Taking the line that contains "22-26 maggio 2026" as the starting point, give again exactly every line up to and including the last line of the records below.

** Saved entries **

--- START ---

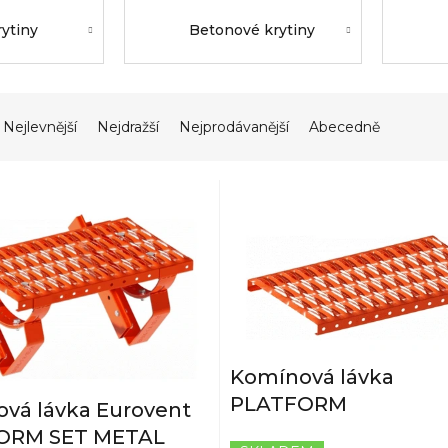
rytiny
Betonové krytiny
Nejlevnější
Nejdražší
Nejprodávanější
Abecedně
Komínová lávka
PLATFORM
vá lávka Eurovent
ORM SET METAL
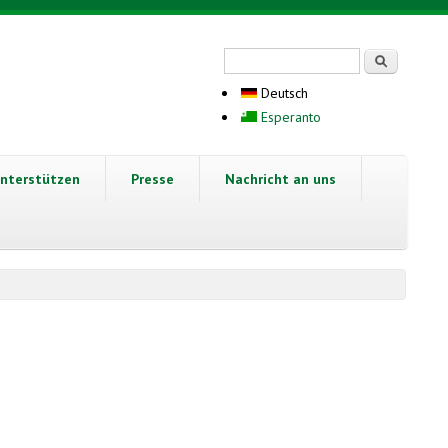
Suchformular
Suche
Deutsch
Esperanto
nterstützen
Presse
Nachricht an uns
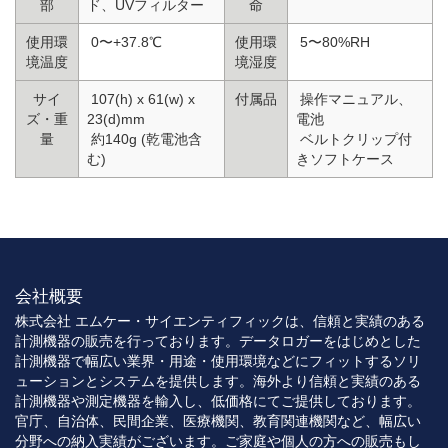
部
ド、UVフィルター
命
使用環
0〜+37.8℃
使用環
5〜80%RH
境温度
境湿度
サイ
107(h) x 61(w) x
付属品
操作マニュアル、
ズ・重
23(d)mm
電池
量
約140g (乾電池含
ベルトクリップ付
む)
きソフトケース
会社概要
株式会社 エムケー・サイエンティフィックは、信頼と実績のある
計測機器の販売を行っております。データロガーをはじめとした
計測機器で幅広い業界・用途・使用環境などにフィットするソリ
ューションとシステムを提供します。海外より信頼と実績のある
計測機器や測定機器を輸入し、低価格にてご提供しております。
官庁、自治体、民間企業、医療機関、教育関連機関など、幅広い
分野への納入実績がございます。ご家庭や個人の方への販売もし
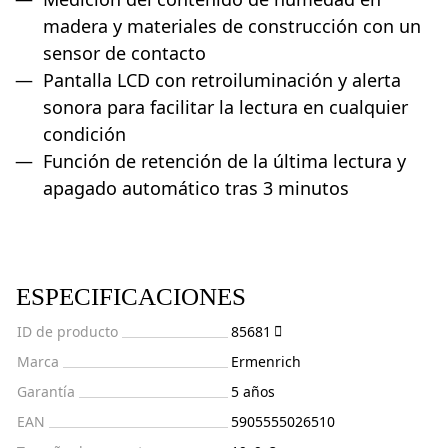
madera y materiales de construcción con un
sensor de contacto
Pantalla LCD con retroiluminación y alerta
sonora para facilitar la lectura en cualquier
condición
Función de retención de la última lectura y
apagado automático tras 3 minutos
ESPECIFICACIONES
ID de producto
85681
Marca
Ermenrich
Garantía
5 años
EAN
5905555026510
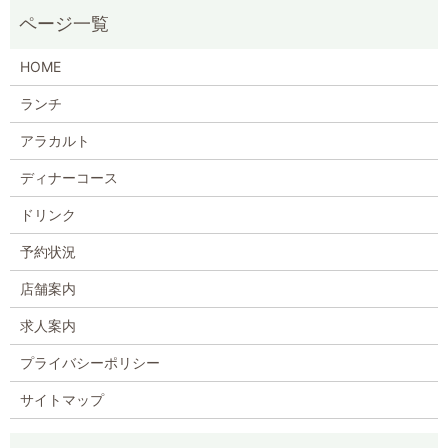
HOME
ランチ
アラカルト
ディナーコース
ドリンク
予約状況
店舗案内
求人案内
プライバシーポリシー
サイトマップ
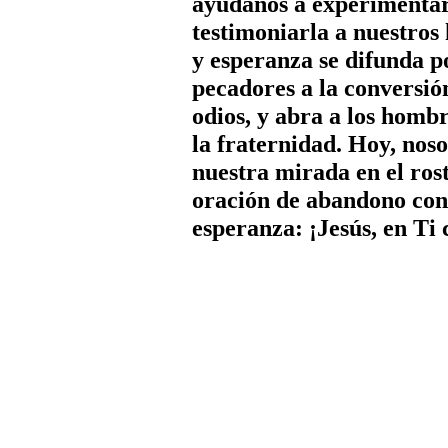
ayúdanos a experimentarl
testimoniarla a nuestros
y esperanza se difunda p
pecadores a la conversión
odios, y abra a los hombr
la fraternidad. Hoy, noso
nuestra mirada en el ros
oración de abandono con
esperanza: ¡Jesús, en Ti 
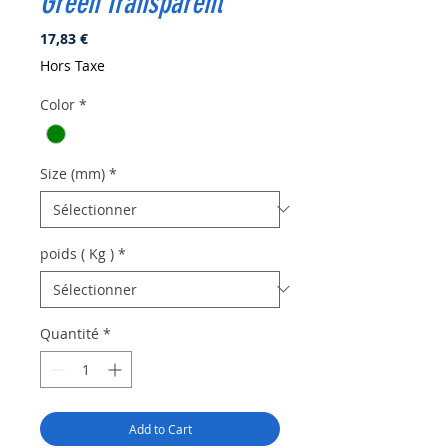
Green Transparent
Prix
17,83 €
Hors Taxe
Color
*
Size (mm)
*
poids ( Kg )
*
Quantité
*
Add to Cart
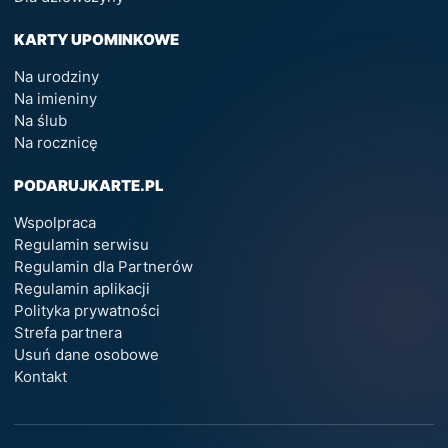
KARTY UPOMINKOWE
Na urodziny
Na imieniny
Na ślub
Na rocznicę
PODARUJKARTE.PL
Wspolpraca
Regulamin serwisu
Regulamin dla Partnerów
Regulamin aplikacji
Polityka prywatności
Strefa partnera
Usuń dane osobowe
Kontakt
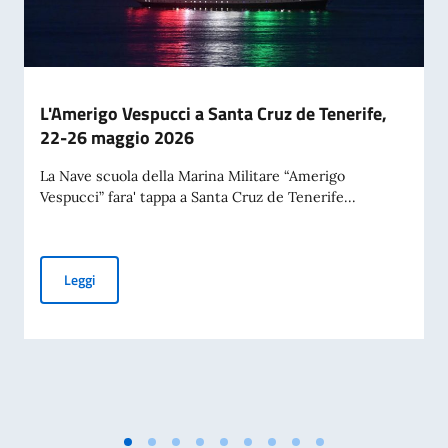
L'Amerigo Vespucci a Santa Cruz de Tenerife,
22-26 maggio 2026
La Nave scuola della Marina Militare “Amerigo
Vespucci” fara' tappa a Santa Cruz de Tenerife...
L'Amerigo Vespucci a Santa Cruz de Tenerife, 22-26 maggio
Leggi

--- END ---

** Reply **
22-26 maggio 2026
La Nave scuola della Marina Militare “Amerigo
Vespucci” fara' tappa a Santa Cruz de Tenerife...
L'Amerigo Vespucci a Santa Cruz de Tenerife, 22-26 maggio
Leggi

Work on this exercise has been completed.